The struggle for survival between phages and their bacterial hosts is best exemplified by the diverse mechanisms bacteria utilize to block phage infection, and the methods phages use to surmount them. Mycobacteriophage DS6A is unique amongst the more than 8000 identified mycobacteriophages in that its host range is restricted to mycobacteria that are members of the Mycobacterium tuberculosis Complex (MTBC). However, the molecular mechanism for this specificity remains unknown. To study the relationship DS6A has to both MTBC and non-tuberculous mycobacteria (NTMs), we generated two novel recombinant DS6A shuttle phasmids containing fluorescent reporter mVenus.

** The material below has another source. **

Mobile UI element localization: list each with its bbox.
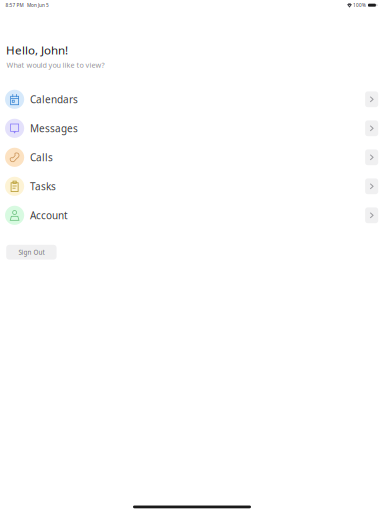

These phages were utilized to clearly demonstrate that 50 years of previous scientific dogma was incorrect, and DS6A can in fact infect NTM mycobacteria to a wide range of degrees. Work teasing out the mechanisms of resistance is underway. Additionally, we identified the chaperone trigger factor (Tig; Rv2462c) to be required for a productive DS6A infection in Mtb. Interestingly, no host range mutants have been generated that can overcome this resistance to plaguing. Deleting tig did not affect the lysis profile of any of the other >30 mycobacteriophages able to infect Mtb. Susceptibility of Mtb Δ tig to DS6A infection was rescued by complementation of tig on an integrating plasmid. DS6A fluorophage infection of Mtb Δ tig induced high levels of detectable fluorescence, suggesting Tig is not required for the adsorption of phage or introduction of DS6A DNA. Additionally assays determined that Tig was not involved in transcriptional or translational activation. However, deleting tig did yield an additional phenotype in Mtb; significant attenuation in both immunocompetent and immunocompromised mice. Lipidome and secretome assays showed stark differences between the lipid makeup and secreted protein profiles of the tig mutant versus the WT that could explain the cause of attenuation. For Mtb, the loss of tig is a double edged sword; total resistance to DS6A is afforded in the clonal population, but at the cost of virulence in eukaryotic hosts.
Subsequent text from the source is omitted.